A l’heure acutelle, les enjeux macroéconomiques, démographiques et climatiques bouleversent le système des infrastructures en Europe. Ce dernier est contraint d’accélérer sa modernisation pour s’adapter à trois mégatendances: la décarbonisation, la relocalisation des chaînes d’approvisionnement, la digitalisation croissante ainsi que le traitement des données.

Vers une hybridation  croissante des infrastructures 

Ces évolutions notables ont participé à l’émergence d’infrastructures plus décentralisées, digitalisées et basées sur les services. Cette hybridation redéfinit, selon nous, la nature et l’essence de certains projets d'infrastructures traditionnels, lesquels intègrent désormais des secteurs variés, tels que la mobilité, la technologie et l'énergie verte, et sont davantage pensés pour faire face à des problématiques multidimensionnelles, allant du changement climatique aux nouvelles habitudes des utilisateurs. 

Prenons l'exemple des infrastructures de mobilité, qui évoluent pour intégrer des systèmes de transport intelligents. Ces systèmes sophistiqués exploitent tous types de dispositifs connectés, des capteurs et des caméras pour des installations de recharge d'énergie verte – qui devraient être multipliées par 20 d'ici 2030 . Ils intègrent également des plateformes de «mobilité en tant que service».

Il s’agit ainsi de nous affranchir des modèles d’infrastructures obsolètes et de développer des sytèmes à la fois connectés et durables, qui nous semblent essentiels pour gérer efficacement les évolutions de la demande des consommateurs et pour atteindre les objectifs climatiques. 

Il est toutefois important de noter que ces nouvelles opportunités, plus particulièrement celles liées aux infrastructures connectées, portent en elles de nouvelles complexités, et par extension, de nouveaux risques. Les projets de type "greenfield" , bien qu'offrant un potentiel de rendement élevé grâce à une appréciation significative du capital, requièrent une expertise opérationnelle pointue et une capacité à mener des transformations concrètes.

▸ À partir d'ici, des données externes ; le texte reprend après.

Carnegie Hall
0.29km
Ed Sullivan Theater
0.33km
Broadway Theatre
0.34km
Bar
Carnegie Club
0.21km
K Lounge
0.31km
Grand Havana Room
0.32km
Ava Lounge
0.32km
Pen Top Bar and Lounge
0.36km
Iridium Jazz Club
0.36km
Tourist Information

L’évolution du paysage des infrastructures nécessite par ailleurs un financement conséquent. Les investissements publics ont néanmoins connu une contraction du fait de l'augmentation des contraintes budgétaires. Dans ce contexte, les capitaux privés sont plus que jamais nécessaires pour combler ce déficit et contribuer à financer la reconversion des infrastructures.

Saisir les opportunités du marché mid-cap pour financer la transformation des infrastructures 

Le segment du mid-cap  est un terrain propice pour financer la transformation et la modernisation des infrastructures. Moins sujet à la rude concurrence des large-caps4, ce marché offre de belles perspectives grâce à des prix d'entrée attractifs, alliant qualité et accessibilité. Il regorge ainsi d’opportunités et se distingue notamment par son flux important de transactions de taille moyenne (moins d'un milliard d'euros). En 2022, elles représentaient 88% du volume total en Europe.

Au cours des cinq dernières années, les multiples d'entrée, particulièrement intéressants sur le marché intermédiaire, ont été d'autant plus avantageux dans les sous-secteurs des transports, de l'énergie et des infrastructures sociales.

Il est également crucial de souligner que les projets de taille moyenne répondent directement  aux attentes des consommateurs et constituent le cœur même de la croissance économique et de la transition énergétique. 

Nous privilégions par ailleurs le marché des infrastructures européen qui est à la fois dynamique, vaste et diversifié, et  qui, historiquement, a généré de meilleurs rendements ajustés au risque que celui des infrastructures non cotées en Asie-Pacifique ou en Amérique.

Ainsi, faire du marché intermédiaire européen sa zone de prédilection n'est pas uniquement une question de retours sur investissement, c'est avant tout une vision résolument axée sur l'avenir. Il s’agit selon nous d’investir tôt pour transformer les infrastructures et combler le déficit de financement actuel.   

En outre, ce marché nécessite des connaissances et une expérience locales significatives. Nous pensons qu'une approche axée sur la maîtrise des risques, soutenue par une expertise opérationnelle des investissements, est indispensable. Les équipes de gestion doivent être en mesure d’accompagner le management des entreprises, tant d’un point de vue financier qu'opérationnel. Cela inclut la mise en place de partenariats solidement structurés ainsi que des échanges réguliers avec les dirigeants d'entreprise.

Cette stratégie active, couplée à une approche opérationnelle, permet d'exercer une influence concrète et de tirer parti des nombreuses sources de création de valeur sur ce marché.

En somme, les infrastructures constituent une classe d'actifs clé pour naviguer avec succès dans l’environnement économique actuel.  Afin de tirer profit des opportunités et des tendances qui se dessinent actuellement sur ce marché en constante évolution, il est indispensable de disposer d'une stratégie active, fondée sur une compréhension fine des tendances à l'œuvre, des contraintes actuelles, mais aussi des innovations susceptibles de transformer le paysage des infrastructures dans les années à venir, d’autant plus que les investissements réalisés aujourd’hui auront incontestablement un impact sur l’économie et la transition énergétique de l’Europe à moyen et long terme.